EXERCISE DIRECTIONS
Please restate, word for word, the lines below that begin at the one with "Knitting (616, 137)" and end at the one with "Search (1233, 37)". Leave out all other lines.

DATA FOR THIS EXERCISE
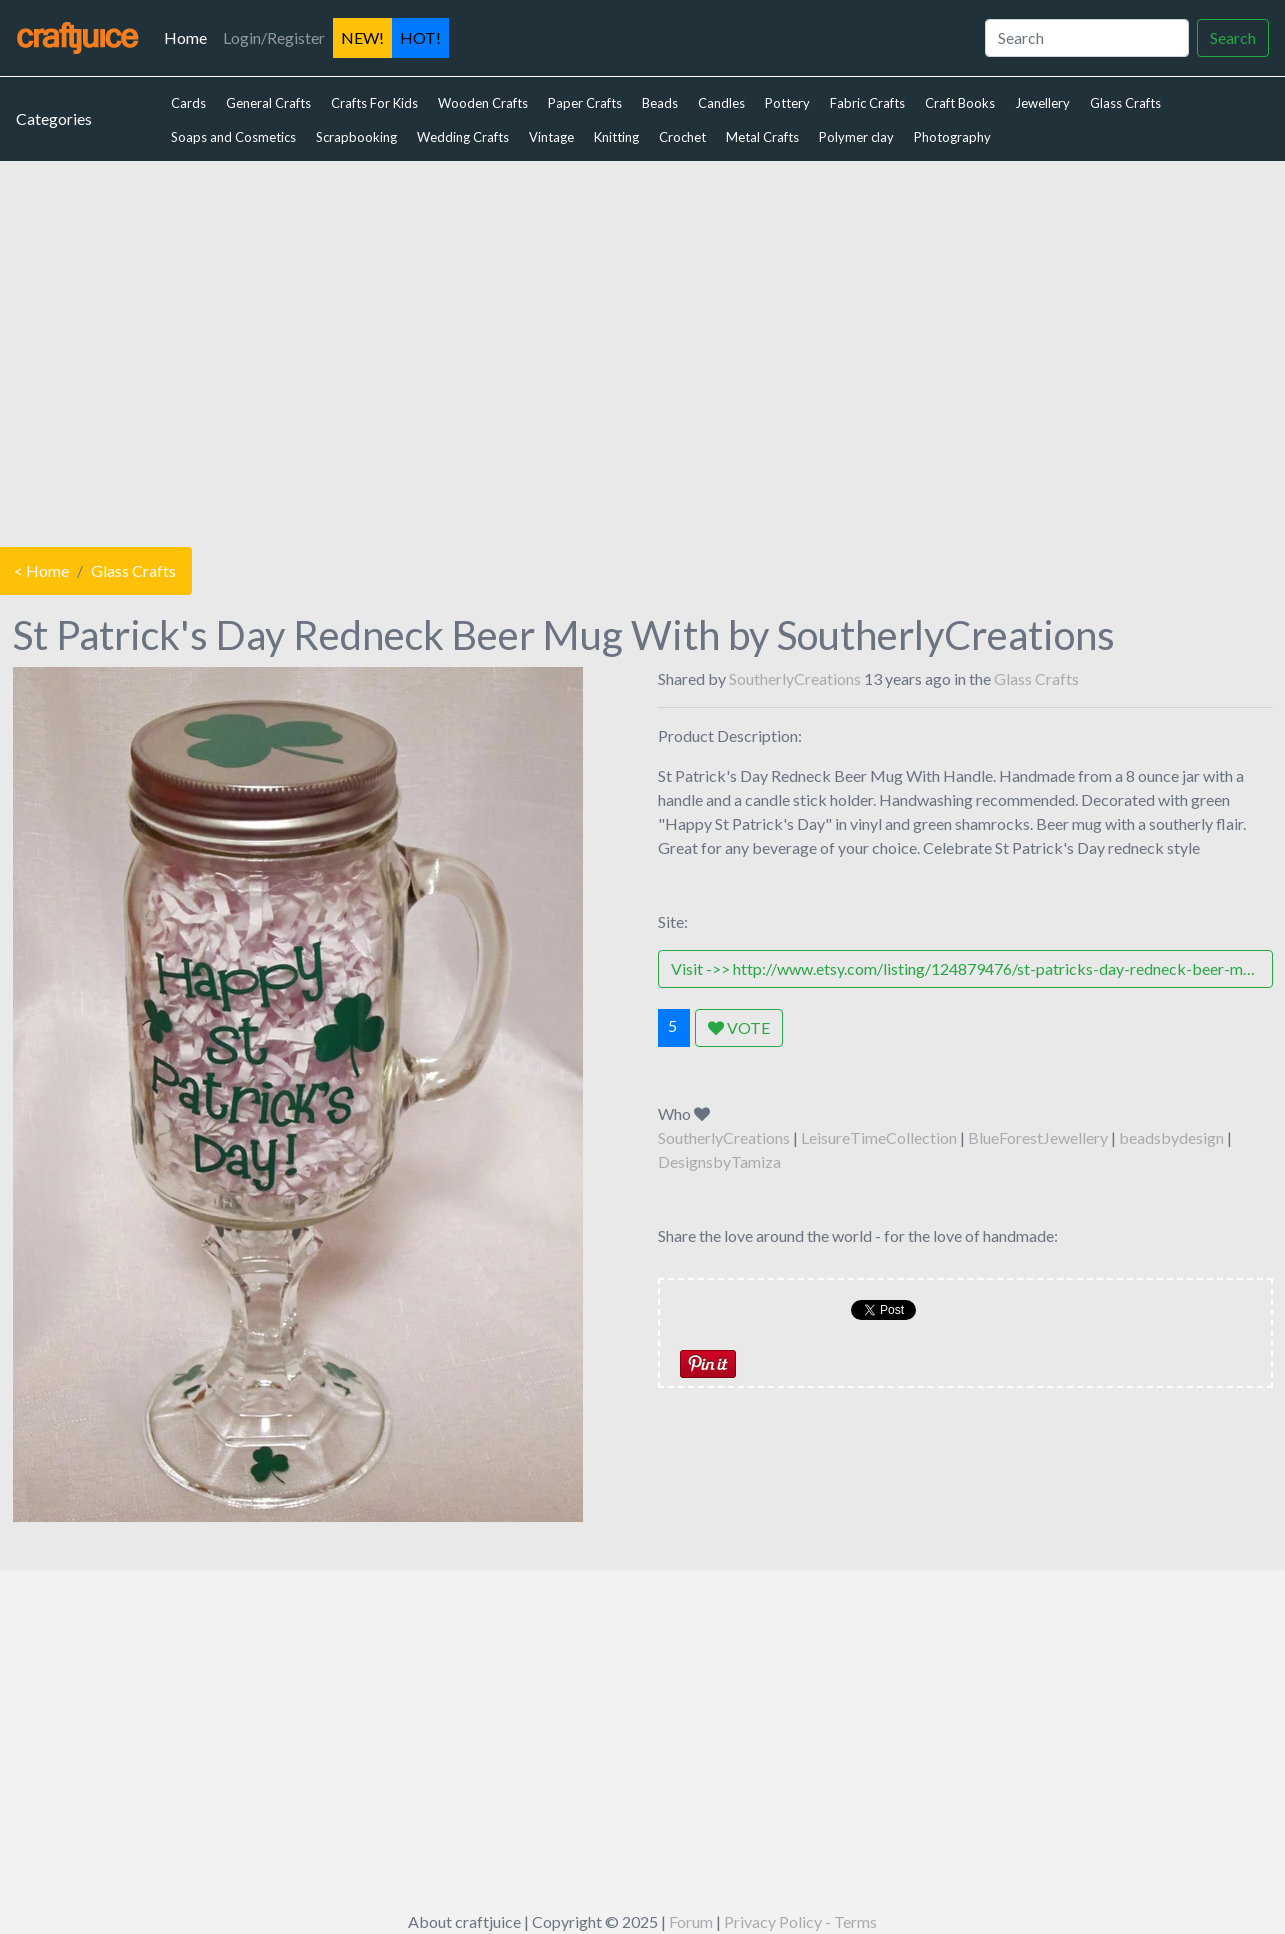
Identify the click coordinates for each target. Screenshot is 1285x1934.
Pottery (787, 103)
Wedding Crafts (463, 137)
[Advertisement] (643, 349)
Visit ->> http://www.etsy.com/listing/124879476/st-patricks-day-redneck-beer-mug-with (972, 968)
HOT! (420, 37)
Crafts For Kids (374, 103)
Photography (952, 137)
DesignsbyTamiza (719, 1161)
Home (189, 36)
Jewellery (1042, 103)
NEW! (362, 37)
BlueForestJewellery (1038, 1137)
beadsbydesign (1171, 1137)
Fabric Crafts (867, 103)
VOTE (739, 1027)
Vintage (551, 137)
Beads (660, 103)
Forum (691, 1921)
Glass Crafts (1125, 103)
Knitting (616, 137)
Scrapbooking (356, 137)
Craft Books (960, 103)
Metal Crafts (762, 137)
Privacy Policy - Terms (800, 1921)
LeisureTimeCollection (879, 1137)
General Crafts (268, 103)
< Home (41, 570)
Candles (721, 103)
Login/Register (274, 37)
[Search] (1087, 38)
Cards (188, 103)
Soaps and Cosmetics (233, 137)
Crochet (682, 137)
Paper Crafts (585, 103)
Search (1233, 37)
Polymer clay (856, 137)
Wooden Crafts (483, 103)
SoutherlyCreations (795, 678)
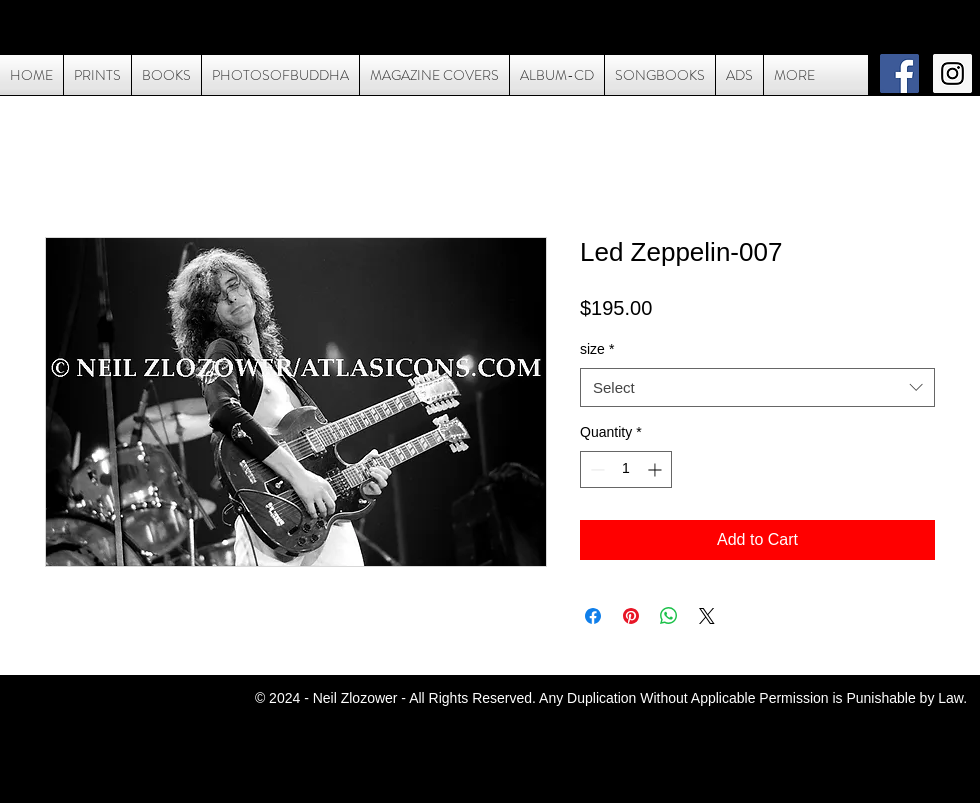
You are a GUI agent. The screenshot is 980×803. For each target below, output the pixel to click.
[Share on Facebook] (593, 616)
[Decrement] (595, 469)
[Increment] (656, 469)
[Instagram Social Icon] (952, 73)
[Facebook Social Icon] (899, 73)
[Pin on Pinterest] (631, 616)
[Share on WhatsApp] (669, 616)
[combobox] (757, 387)
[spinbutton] (626, 469)
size (597, 349)
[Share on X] (707, 616)
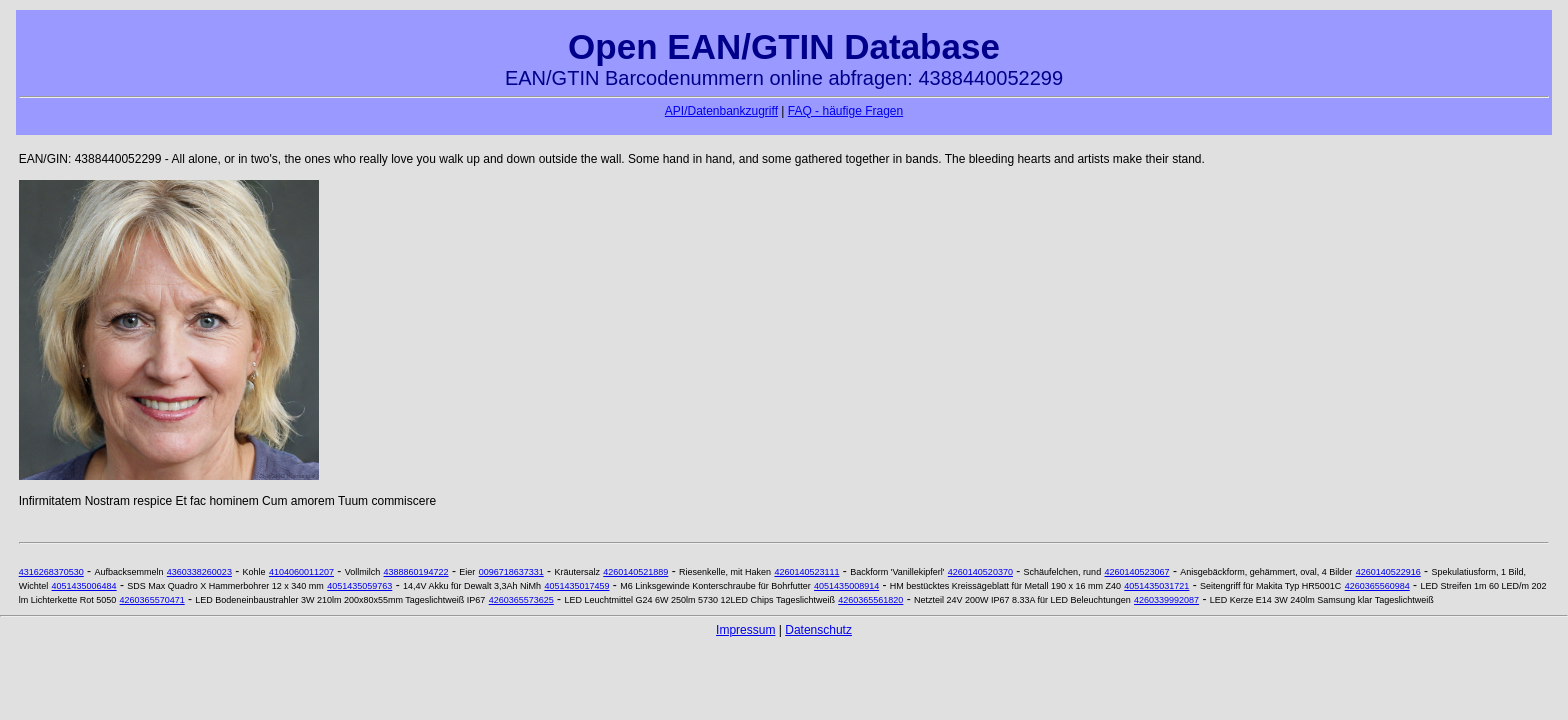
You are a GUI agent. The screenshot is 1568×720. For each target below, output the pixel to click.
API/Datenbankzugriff (721, 111)
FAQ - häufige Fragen (845, 111)
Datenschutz (818, 630)
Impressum (745, 630)
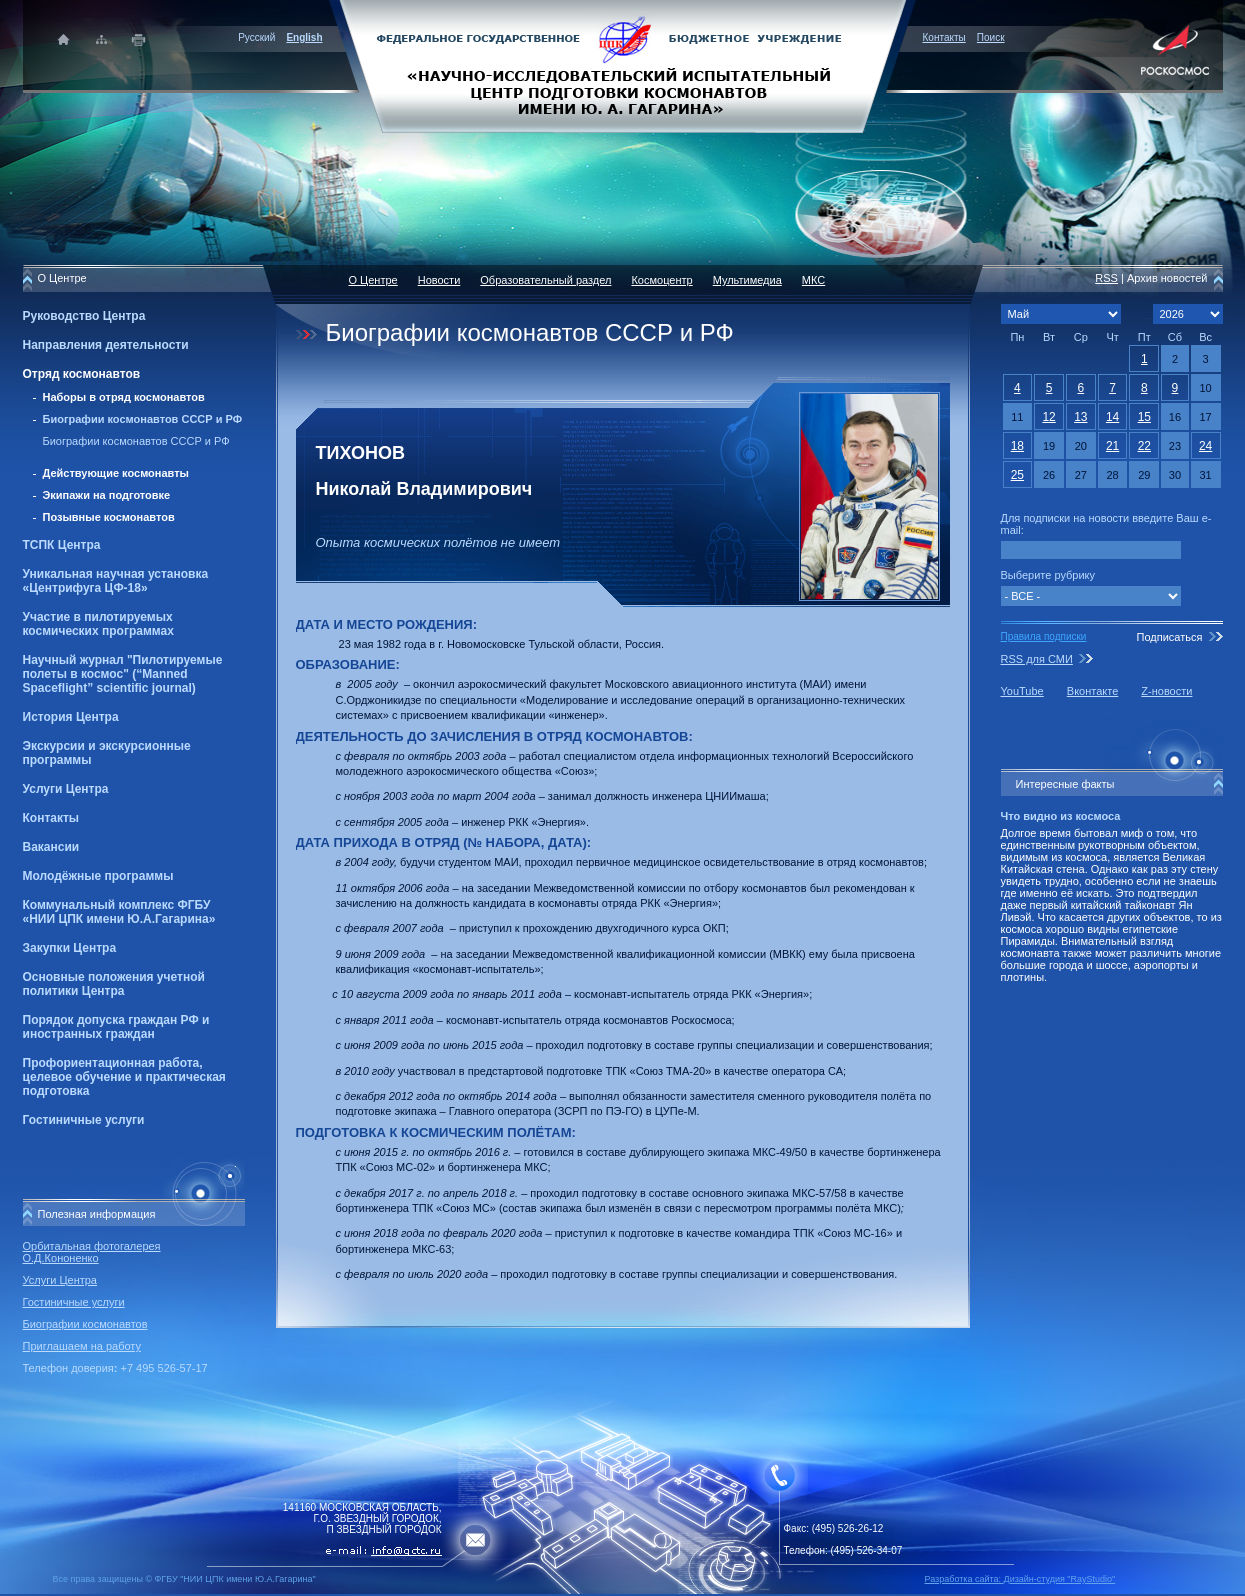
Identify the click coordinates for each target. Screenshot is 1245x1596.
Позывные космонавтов (109, 517)
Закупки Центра (70, 948)
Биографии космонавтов (85, 1324)
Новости (439, 280)
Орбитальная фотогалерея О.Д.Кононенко (92, 1252)
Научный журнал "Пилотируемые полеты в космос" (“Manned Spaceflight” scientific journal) (123, 674)
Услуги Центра (66, 789)
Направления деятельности (106, 345)
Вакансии (51, 847)
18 (1017, 446)
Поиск (991, 37)
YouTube (1022, 691)
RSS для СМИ (1037, 659)
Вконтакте (1092, 691)
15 (1144, 417)
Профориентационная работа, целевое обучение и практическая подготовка (124, 1077)
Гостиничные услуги (84, 1120)
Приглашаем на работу (82, 1346)
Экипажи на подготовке (107, 495)
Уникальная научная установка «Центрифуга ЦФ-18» (116, 581)
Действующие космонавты (116, 473)
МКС (813, 280)
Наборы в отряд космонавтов (124, 397)
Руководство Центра (84, 316)
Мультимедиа (747, 280)
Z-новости (1166, 691)
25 (1017, 475)
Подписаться (1169, 637)
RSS (1106, 278)
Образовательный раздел (545, 280)
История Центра (71, 717)
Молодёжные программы (98, 876)
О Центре (373, 280)
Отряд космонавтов (82, 374)
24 (1205, 446)
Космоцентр (661, 280)
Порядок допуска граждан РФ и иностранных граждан (116, 1027)
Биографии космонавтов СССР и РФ (143, 419)
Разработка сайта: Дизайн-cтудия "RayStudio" (1020, 1579)
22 (1144, 446)
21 (1112, 446)
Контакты (944, 37)
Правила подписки (1044, 636)
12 (1048, 417)
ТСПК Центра (62, 545)
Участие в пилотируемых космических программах (98, 624)
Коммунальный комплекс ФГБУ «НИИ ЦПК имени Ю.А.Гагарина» (119, 912)
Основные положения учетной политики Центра (114, 984)
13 (1080, 417)
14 (1112, 417)
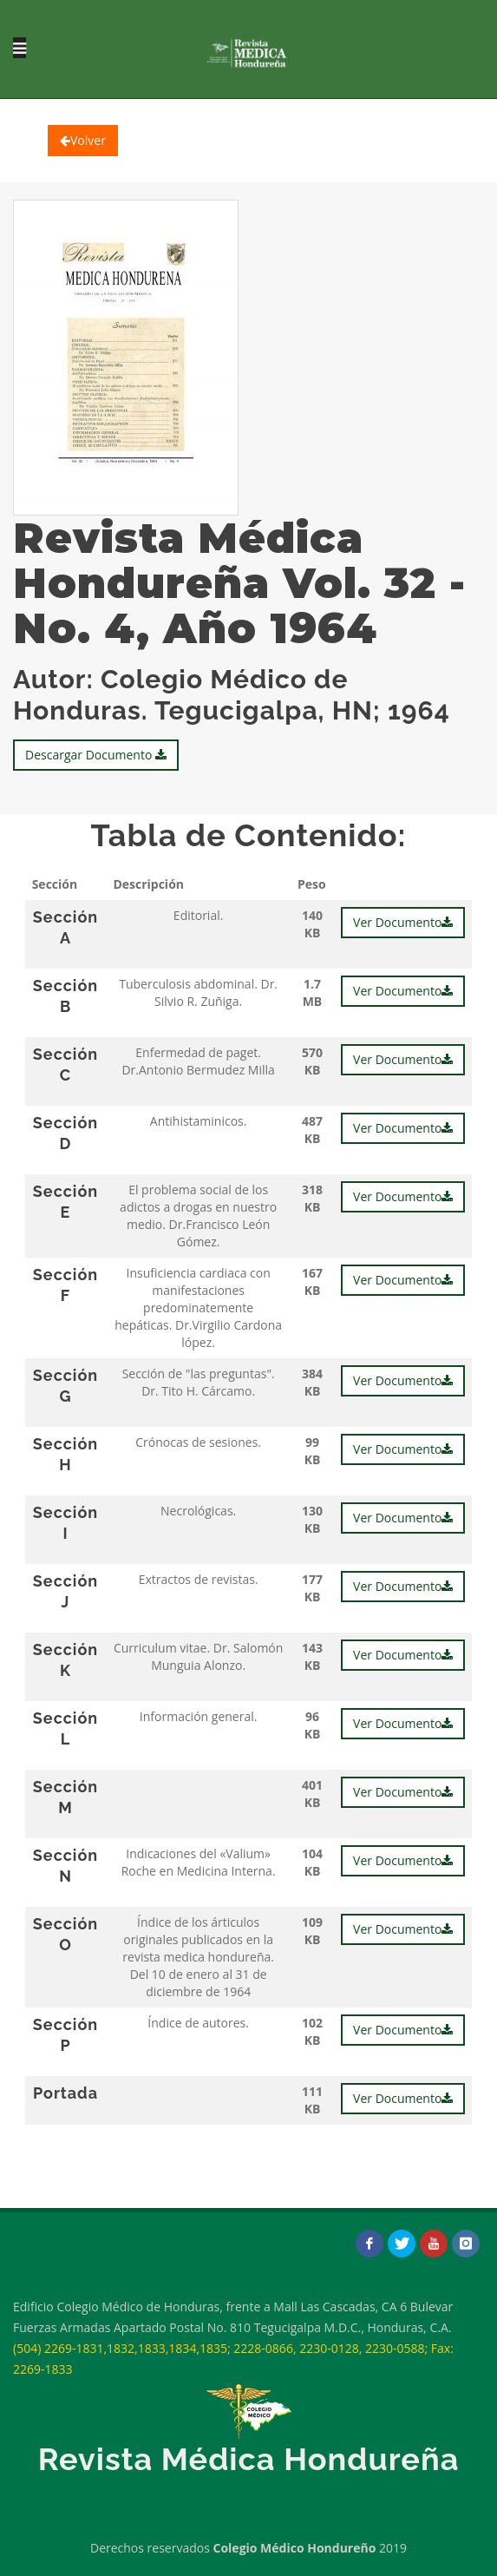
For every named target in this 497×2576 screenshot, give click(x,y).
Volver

WORKED SOLUTION
Knitting (616, 137)
Scrapbooking (356, 137)
Craft Books (960, 103)
Metal Crafts (762, 137)
Privacy Policy - Terms (800, 1921)
LeisureTimeCollection (879, 1137)
General Crafts (268, 103)
< Home (41, 570)
Candles (721, 103)
Login/Register (274, 37)
[Search] (1087, 38)
Cards (188, 103)
Soaps and Cosmetics (233, 137)
Crochet (682, 137)
Paper Crafts (585, 103)
Search (1233, 37)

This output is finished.